Handy Island

Handy Island
"The Air War Finds A Handy South Atlantic Island" was the caption on this Peter Hurd painting of Ascension Island, from Life Magazine, April 1945. It was the only place for pilots to refuel between Natal and West Africa.

Thursday, April 21, 2011

Sea Turtles and Ascension

Atlantic sea turtles were one of the surprises the American engineers found on Ascension Island during World War II.

When the the 1st Battalion, 38th Engineer Combat Regiment, landed on Ascension Island in April 1942, there were no buildings of any kind the unit could use for its living arrangements.  Nor were they sure, until they surveyed the island, where they would build the airfield, so they didn't want to set up a permanent camp.

Instead, they set up mess halls, kitchens, and tents by the ocean.  The only fresh water they had was the water they had brought with them, and salt water could at least be used for washing.  

Their commander, General Frederick J. Clarke, reported later in National Geographic Magazine (May 1944):  "[The] shower baths installed later were salt-water showers.  Soldiers washed their mess kits and kitchen pots in the ocean--a quick but wet expedient since the waves 50 feet away at one moment were waist deep the next."

My father, then 2d.
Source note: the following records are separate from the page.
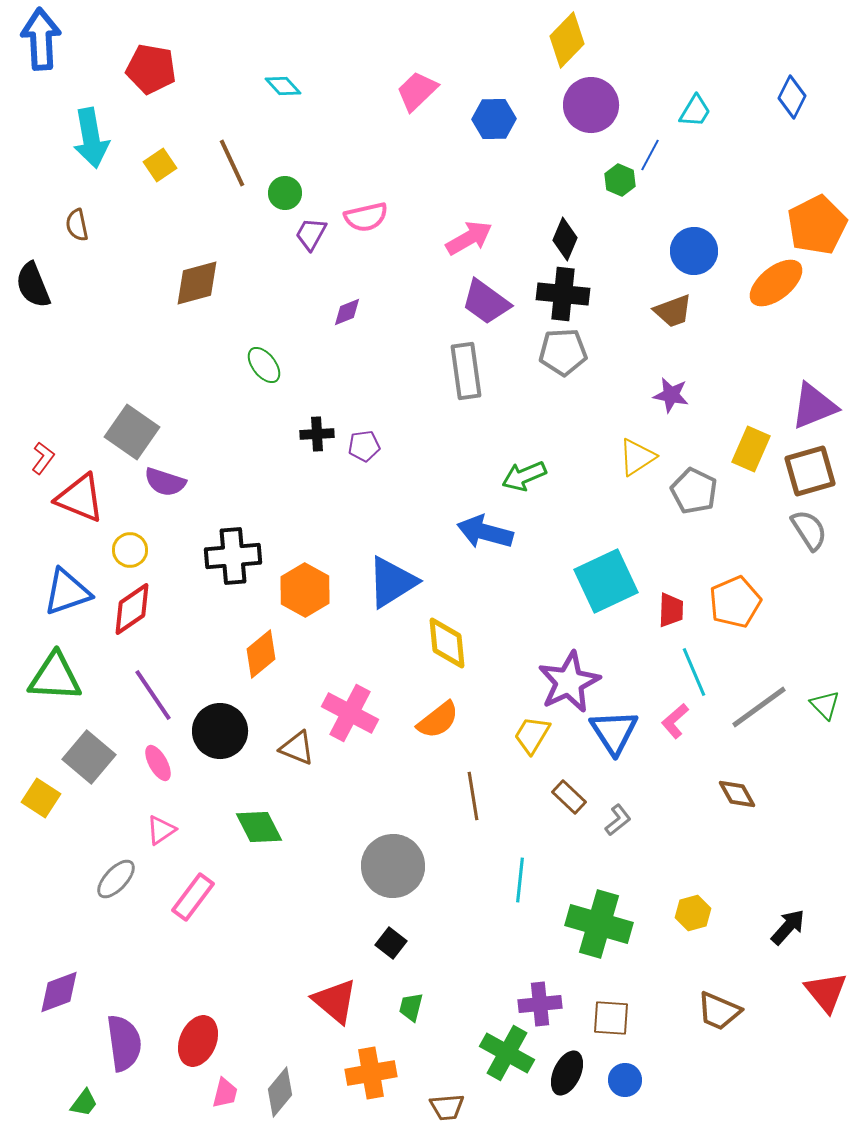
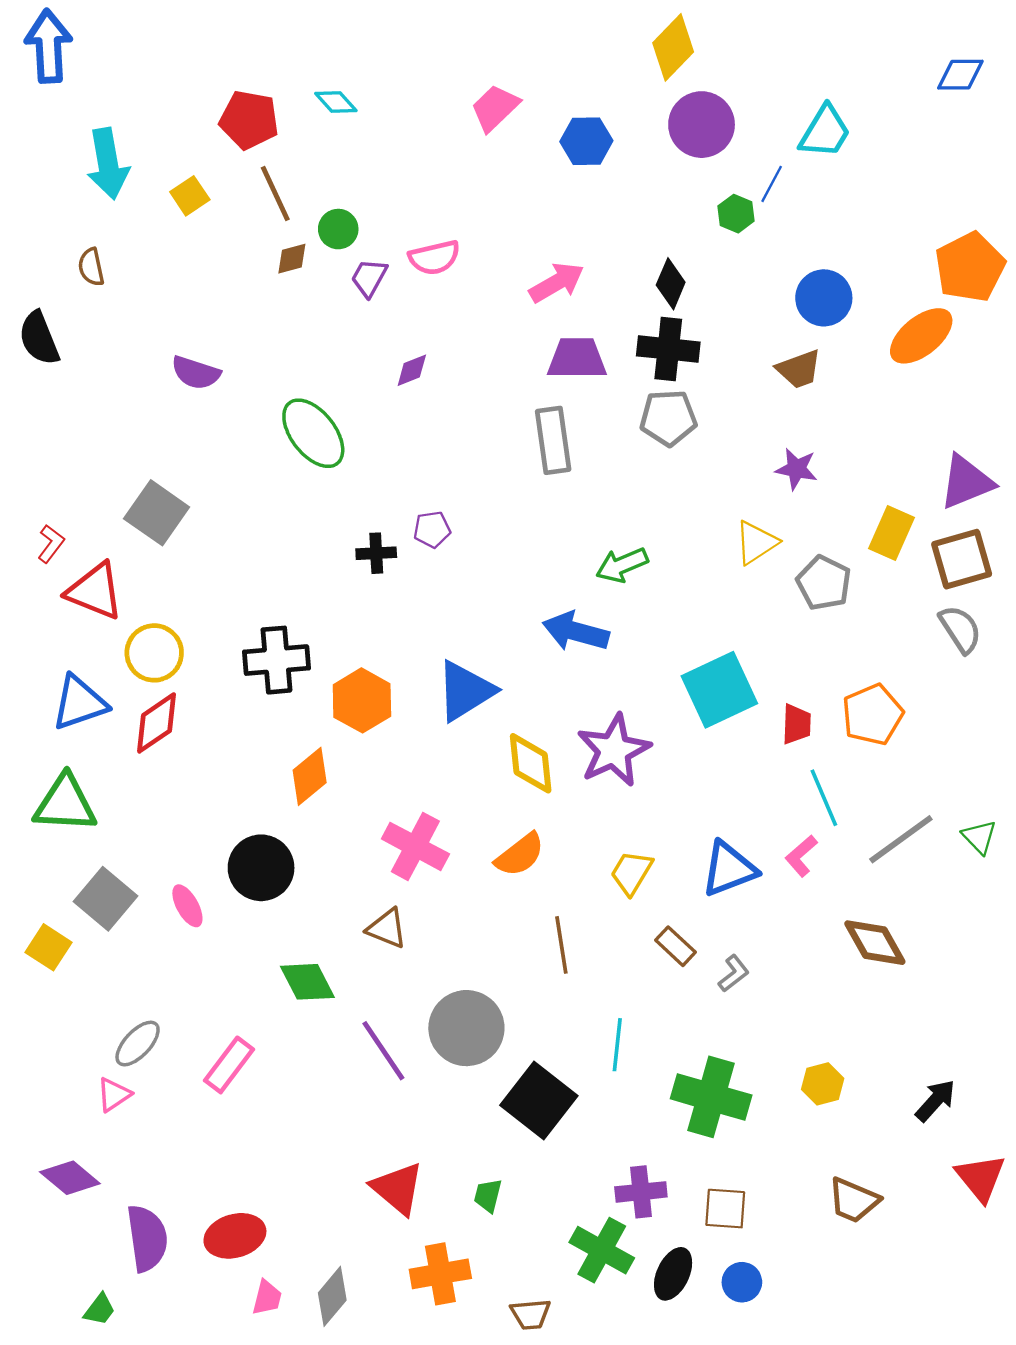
red pentagon: (151, 69) -> (249, 120), moved
blue diamond: (792, 97) -> (960, 75), moved, turned 63
cyan trapezoid: (695, 111) -> (825, 132), size x1.4
brown diamond: (197, 283) -> (292, 259), moved, size x0.6
purple trapezoid: (486, 302) -> (577, 358), turned 144
green ellipse: (264, 365) -> (313, 433), size x1.6
black cross: (317, 434) -> (376, 553), moved
purple semicircle: (165, 482) -> (196, 373), moved
yellow circle: (130, 550) -> (154, 653), size x1.4
purple star: (569, 682) -> (614, 750), moved
purple line: (153, 695) -> (383, 1051), moved
blue triangle: (614, 732) -> (729, 869), turned 42
brown triangle: (297, 748) -> (387, 928), moved
brown diamond: (737, 794) -> (875, 943), size x1.4
pink triangle: (161, 830) -> (114, 1095), moved
black square: (391, 943) -> (539, 1101), moved, size x2.0
purple diamond: (59, 992) -> (70, 1178), turned 60
red ellipse: (198, 1041) -> (235, 1236), turned 51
Lt. William Ashley Chapman, says they pitched their tents right on the sand.  The entire island was volcanic pumice and ash, so none of it looked very inviting.

He reports that the first week went well as they surveyed, got a generator going, and strung up electric lights.
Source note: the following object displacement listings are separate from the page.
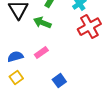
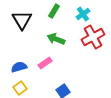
green arrow: (42, 23) -> (56, 39), moved

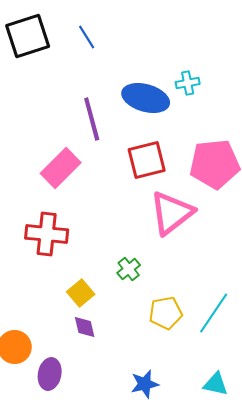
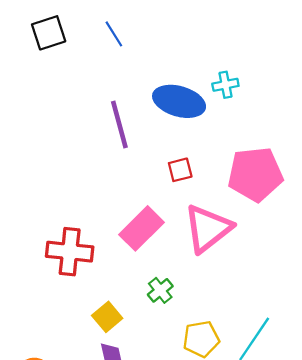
black square: (28, 36) -> (49, 33), size x0.7
red square: (147, 160) -> (180, 170), size x0.6
pink rectangle: (61, 168) -> (141, 228), moved

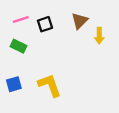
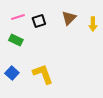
yellow arrow: (99, 36) -> (93, 24), moved
blue square: (14, 84) -> (12, 73), turned -32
But during the second week, in the middle of the night, something strange happened.  The men in their tents on the sand started to hear noises, like scratching.
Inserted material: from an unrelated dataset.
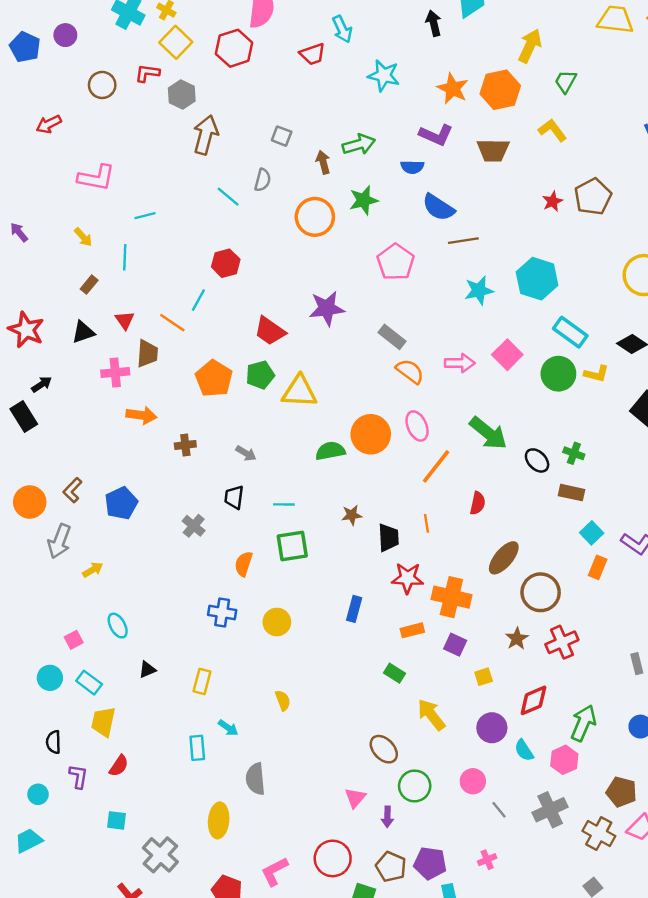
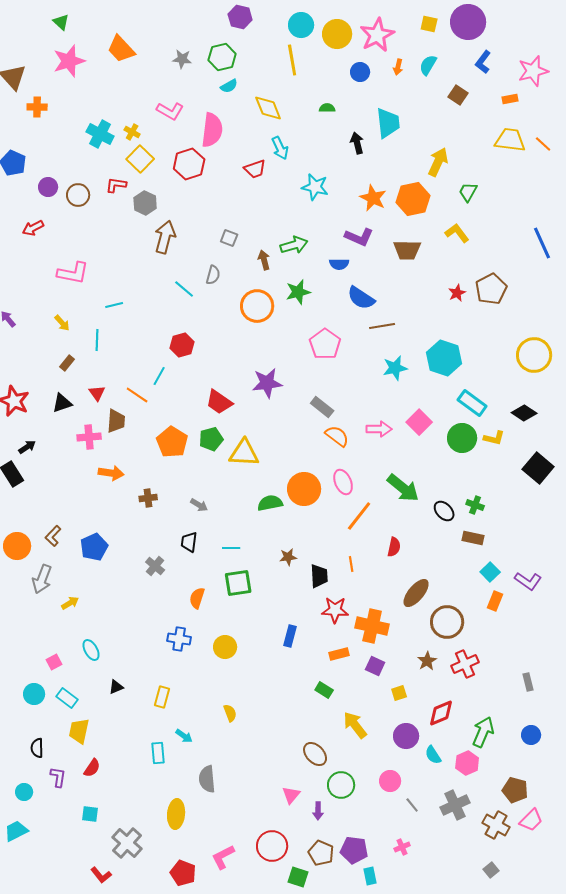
purple circle: (65, 35) -> (48, 187), moved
A few of them got up and looked around and tried to go back to sleep.  But the scratching continued.

Then more got up and began to search for the source of the noise.  It was after "lights out" so they poked around with flashlights and carbide lanterns.

They began to see something that looked like it came directly out of science fiction.  Small turtles were emerging, as if by magic, from the sand under their tent floors and scrambling out to sea.

The wideawake terns, alerted by the noise, began dive bombing the baby turtles.  It was hatching season for the Atlantic sea turtles, whose mothers had migrated to the places of their birth on Ascension Island, laid their eggs, and headed back out to sea.

The camp that night was a scene of some confusion, as soldiers moved their sleeping bags, tents, mess kits, helmets, and other gear to higher ground.

The 38th Engineers had met a second long-term resident of Ascension Island (after the ubiquitous wideawake) and it was clear that it was the engineers who were the interlopers.